In my last post, Building a Developer Virtualization Lab - Part 1, we set up Promox 3.4 on a single node on a Dell C6100. Since that post one thing has changed, I was able to get the vagrant-proxmox plugin to work with the latest version of Proxmox (as of this writing, version 4.4). Given that we are now able to use the latest version, the goals for this article are to:
- Install Promox 4.4 on all 4 nodes.
- Configure a Promox cluster.
- Configure users, groups and ACLs appropriate for Vagrant.
- Create a base CentOS 7 template to work with Vagrant.
- Install the vagrant-proxmox plugin and provision a CentOS VM.
- Demonstrate a Vagrantfile debugging technique when using the vagrant-proxmox plugin. This was critical in solving my problem of getting the plugin to work with Proxmox 4.4 and Linux Containers (LXC).
Install Proxmox 4.4
1. Begin by downloading the Proxmox 4.4 ISO.
2. Create a bootable USB disk. If you are running OS X, start by opening a terminal.

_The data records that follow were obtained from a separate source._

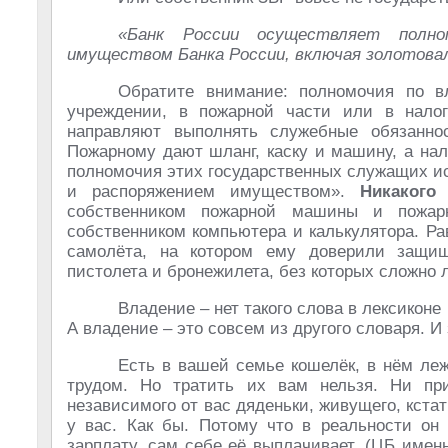
«Банк России осуществляет полно
имуществом Банка России, включая золотова
Обратите внимание: полномочия по вл
учреждении, в пожарной части или в налог
направляют выполнять служебные обязанно
Пожарному дают шланг, каску и машину, а нал
полномочия этих государственных служащих ис
и распоряжением имуществом».
Никакого
собственником пожарной машины и пожарн
собственником компьютера и калькулятора. Ра
самолёта, на котором ему доверили защищ
пистолета и бронежилета, без которых сложно 
Владение – нет такого слова в лексиконе 
А владение – это совсем из другого словаря. И 
Есть в вашей семье кошелёк, в нём леж
трудом. Но тратить их вам нельзя. Ни при
независимого от вас дяденьки, живущего, кстат
у вас. Как бы. Потому что в реальности он
зарплату, сам себе её выплачивает. (ЦБ именн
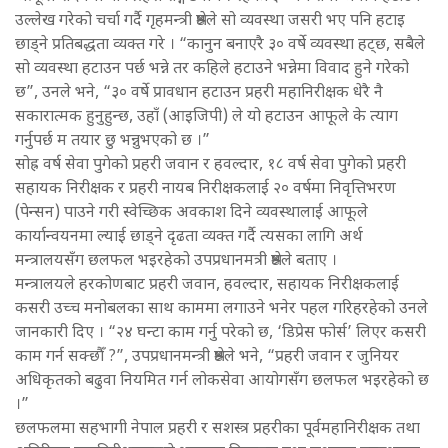
उल्लेख गरेको चर्चा गर्दै गृहमन्त्री श्रेष्ठले सो व्यवस्था जसरी भए पनि हटाइ
छाड्ने प्रतिबद्धता व्यक्त गरे । “कानुन बनाएरै ३० वर्षे व्यवस्था हट्छ, सबैले
सो व्यवस्था हटाउन पर्छ भन्ने तर कहिले हटाउने भन्नेमा विवाद हुने गरेको
छ”, उनले भने, “३० वर्षे प्रावधान हटाउन प्रहरी महानिरीक्षक धेरै नै
सकारात्मक हुनुहुन्छ, उहाँ (आइजिपी) ले यो हटाउन आफूले के त्याग
गर्नुपर्छ म तयार छु भन्नुभएको छ ।”
सोह्र वर्ष सेवा पुगेको प्रहरी जवान र हवल्दार, १८ वर्ष सेवा पुगेको प्रहरी
सहायक निरीक्षक र प्रहरी नायब निरीक्षकलाई २० वर्षमा निवृत्तिभरण
(पेन्सन) पाउने गरी स्वेच्छिक अवकाश दिने व्यवस्थालाई आफूले
कार्यान्वयनमा ल्याई छाड्ने दृढता व्यक्त गर्दै त्यसका लागि अर्थ
मन्त्रालयसँग छलफल भइरहेको उपप्रधानमत्री श्रेष्ठले बताए ।
मन्त्रालयले हरकोणबाट प्रहरी जवान, हवल्दार, सहायक निरीक्षकलाई
कसरी उच्च मनोबलका साथ काममा लगाउने भनेर पहल गरिहरहेको उनले
जानकारी दिए । “२४ घन्टा काम गर्नु परेको छ, ‘डिप्रेस फोर्स’ लिएर कसरी
काम गर्न सक्छौँ ?”, उपप्रधानमन्त्री श्रेष्ठले भने, “प्रहरी जवान र जुनियर
अधिकृतको बढुवा नियमित गर्न लोकसेवा आयोगसँग छलफल भइरहेको छ
।”
छलफलमा सहभागी नेपाल प्रहरी र सशस्त्र प्रहरीका पूर्वमहानिरीक्षक तथा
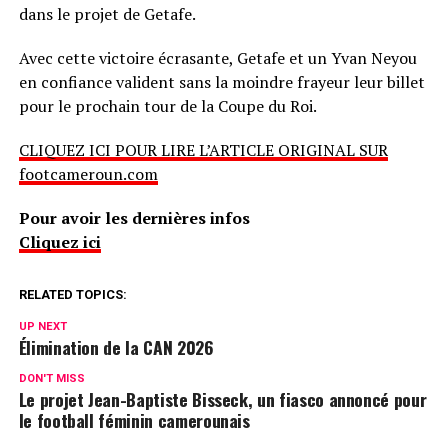
dans le projet de Getafe.
Avec cette victoire écrasante, Getafe et un Yvan Neyou
en confiance valident sans la moindre frayeur leur billet
pour le prochain tour de la Coupe du Roi.
CLIQUEZ ICI POUR LIRE L’ARTICLE ORIGINAL SUR
footcameroun.com
Pour avoir les dernières infos
Cliquez ici
RELATED TOPICS:
UP NEXT
Élimination de la CAN 2026
DON'T MISS
Le projet Jean-Baptiste Bisseck, un fiasco annoncé pour
le football féminin camerounais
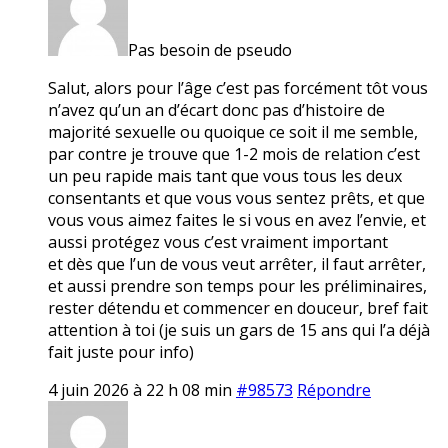
Pas besoin de pseudo
Salut, alors pour l’âge c’est pas forcément tôt vous
n’avez qu’un an d’écart donc pas d’histoire de
majorité sexuelle ou quoique ce soit il me semble,
par contre je trouve que 1-2 mois de relation c’est
un peu rapide mais tant que vous tous les deux
consentants et que vous vous sentez prêts, et que
vous vous aimez faites le si vous en avez l’envie, et
aussi protégez vous c’est vraiment important
et dès que l’un de vous veut arrêter, il faut arrêter,
et aussi prendre son temps pour les préliminaires,
rester détendu et commencer en douceur, bref fait
attention à toi (je suis un gars de 15 ans qui l’a déjà
fait juste pour info)
4 juin 2026 à 22 h 08 min
#98573
Répondre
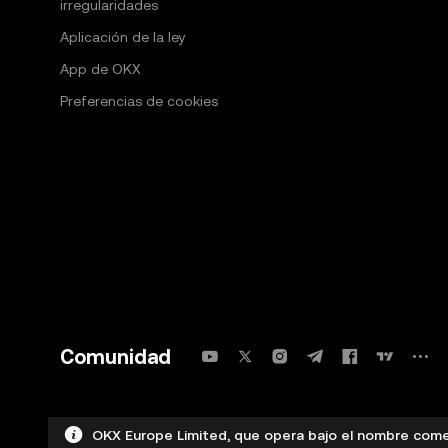
irregularidades
Aplicación de la ley
App de OKX
Preferencias de cookies
Comunidad
OKX Europe Limited, que opera bajo el nombre comer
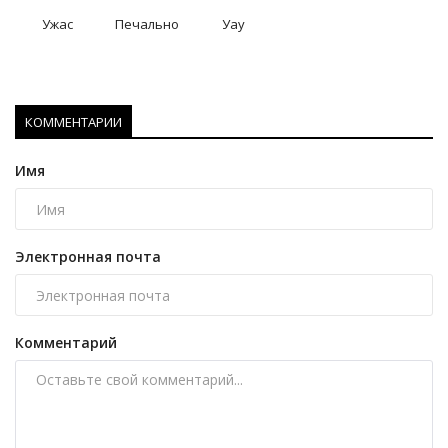
Ужас
Печально
Уау
КОММЕНТАРИИ
Имя
Электронная почта
Комментарий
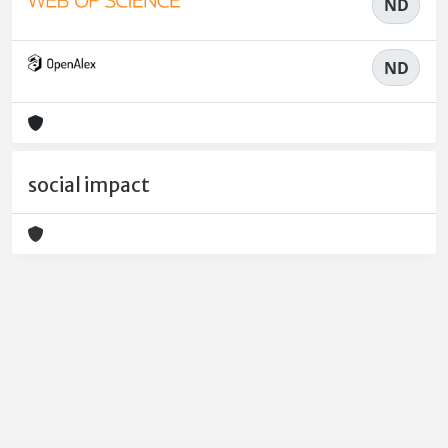
ND
ND
social impact
Powered by
IRIS
-
about IRIS
-
Utilizzo dei cookie
-
Privacy
Copyright © 2026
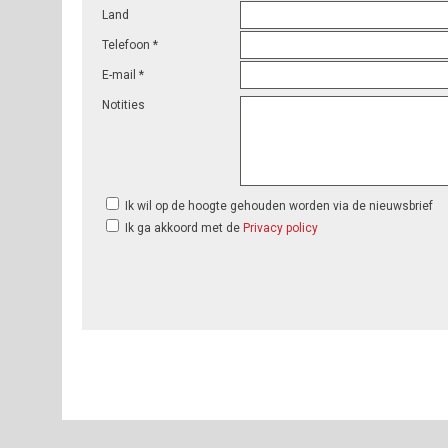
Land
Telefoon *
E-mail *
Notities
Ik wil op de hoogte gehouden worden via de nieuwsbrief
Ik ga akkoord met de
Privacy policy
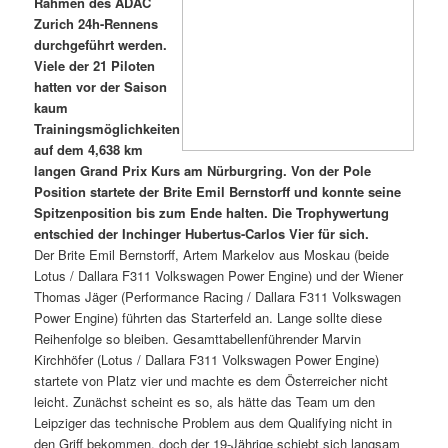
Rahmen des ADAC
Zurich 24h-Rennens
durchgeführt werden.
Viele der 21 Piloten
hatten vor der Saison
kaum
Trainingsmöglichkeiten
auf dem 4,638 km
langen Grand Prix Kurs am Nürburgring. Von der Pole
Position startete der Brite Emil Bernstorff und konnte seine
Spitzenposition bis zum Ende halten. Die Trophywertung
entschied der Inchinger Hubertus-Carlos Vier für sich.
Der Brite Emil Bernstorff, Artem Markelov aus Moskau (beide
Lotus / Dallara F311 Volkswagen Power Engine) und der Wiener
Thomas Jäger (Performance Racing / Dallara F311 Volkswagen
Power Engine) führten das Starterfeld an. Lange sollte diese
Reihenfolge so bleiben. Gesamttabellenführender Marvin
Kirchhöfer (Lotus / Dallara F311 Volkswagen Power Engine)
startete von Platz vier und machte es dem Österreicher nicht
leicht. Zunächst scheint es so, als hätte das Team um den
Leipziger das technische Problem aus dem Qualifying nicht in
den Griff bekommen, doch der 19-Jährige schiebt sich langsam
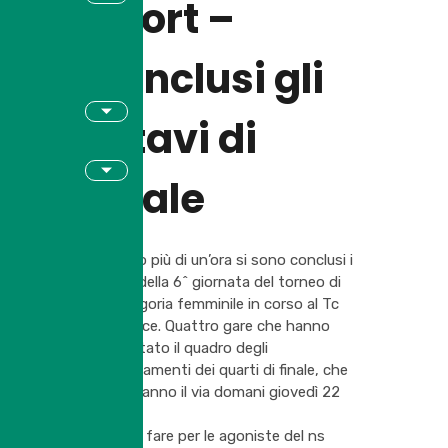
Sport –
Conclusi gli
ottavi di
finale
Da poco più di un’ora si sono conclusi i
match della 6^ giornata del torneo di
4^ categoria femminile in corso al Tc
San Felice. Quattro gare che hanno
completato il quadro degli
accoppiamenti dei quarti di finale, che
prenderanno il via domani giovedì 22
Maggio.
Nulla da fare per le agoniste del ns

3. Convert the Proxmox ISO to an Apple disk image (*.dmg).
$ hdiutil convert -format UDRW -o proxmox-ve_4.4-eb2d6f1e-2.img proxmox-ve_4.4-eb2d6f1e-2.iso
4. Run diskutil to determine your USB device disk. Then, unmount the disk and us dd to write the image to the USB device. In my case:
$ diskutil list
$ diskutil unmountDisk /dev/disk2
$ sudo dd if=proxmox-ve_4.4-eb2d6f1e-2.img.dmg of=/dev/disk2 bs=1m
5. Ensure that you have CPU virtualization (i.e. Intel VT-x support) enabled.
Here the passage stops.